As police searched for a missing baby, parents Calvin Melvin and Brittney Sierra each told investigators their own theories:
If the baby is dead, “Melvin did it,’’ Sierra said, according to documents released this week by the Broward State Attorney’s Office. When asked by detectives how her long-time boyfriend would have killed the child, Sierra said Melvin would have taken the blue pillow from the stroller and suffocated their son.
But Melvin, the child’s father, said if anything had happened to Dontrell, it was Sierra who had harmed him. Then, for good measure, he drew a diagram of the backyard of the Hallandale Beach home they had rented when the child disappeared, showing police where the baby would be buried if Sierra had killed him.

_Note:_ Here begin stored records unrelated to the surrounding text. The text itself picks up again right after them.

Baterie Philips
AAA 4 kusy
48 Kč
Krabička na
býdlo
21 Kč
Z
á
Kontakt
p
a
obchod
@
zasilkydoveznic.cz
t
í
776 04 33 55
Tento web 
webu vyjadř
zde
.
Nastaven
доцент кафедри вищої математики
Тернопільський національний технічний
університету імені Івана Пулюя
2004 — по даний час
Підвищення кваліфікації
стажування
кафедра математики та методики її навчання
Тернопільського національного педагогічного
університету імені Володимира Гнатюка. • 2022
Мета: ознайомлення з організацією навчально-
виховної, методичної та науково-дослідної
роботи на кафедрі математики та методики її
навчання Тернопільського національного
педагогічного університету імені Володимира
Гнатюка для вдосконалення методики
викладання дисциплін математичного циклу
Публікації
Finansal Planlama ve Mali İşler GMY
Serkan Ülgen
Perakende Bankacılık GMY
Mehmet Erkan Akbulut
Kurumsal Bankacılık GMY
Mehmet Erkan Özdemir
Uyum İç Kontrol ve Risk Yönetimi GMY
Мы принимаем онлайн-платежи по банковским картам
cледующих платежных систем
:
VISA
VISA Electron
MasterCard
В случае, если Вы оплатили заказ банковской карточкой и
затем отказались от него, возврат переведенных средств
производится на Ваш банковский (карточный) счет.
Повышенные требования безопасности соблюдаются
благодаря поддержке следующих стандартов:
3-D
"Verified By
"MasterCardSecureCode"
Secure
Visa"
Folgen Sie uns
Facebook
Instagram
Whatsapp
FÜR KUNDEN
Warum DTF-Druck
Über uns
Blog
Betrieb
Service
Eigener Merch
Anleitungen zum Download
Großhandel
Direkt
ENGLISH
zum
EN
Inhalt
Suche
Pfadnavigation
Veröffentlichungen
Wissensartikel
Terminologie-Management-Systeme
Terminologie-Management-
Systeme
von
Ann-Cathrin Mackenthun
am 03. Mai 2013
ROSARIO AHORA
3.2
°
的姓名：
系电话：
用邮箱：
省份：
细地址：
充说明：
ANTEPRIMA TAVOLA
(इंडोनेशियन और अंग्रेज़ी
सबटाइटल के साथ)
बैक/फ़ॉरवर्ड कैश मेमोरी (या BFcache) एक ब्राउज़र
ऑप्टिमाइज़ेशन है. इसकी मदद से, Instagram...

He then suggested police look under the ground behind the house because “Sierra is always home with the kids and always by the back yard.”
That’s exactly where in January authorities discovered the tiny remains presumed to be Dontrell Melvin, who was last seen in July 2011 when he was 5 months old.
He wasn’t reported missing for 18 months, when a Department of Children and Families caseworker went to the home Sierra shared with her mother and half-siblings.
Calls had come into DCF that Sierra was taking drugs and using profanity, according to documents.
“The mother is smoking marijuana mixed with an unknown drug in front of the children,” the tipster said. “Mom verbally abuses the children.”
Sierra, 21, has been charged with two felony counts of child neglect and Melvin, 27, has been charged with three felony counts of providing false information to police. The couple could face more charges if the bones are indeed Dontrell’s.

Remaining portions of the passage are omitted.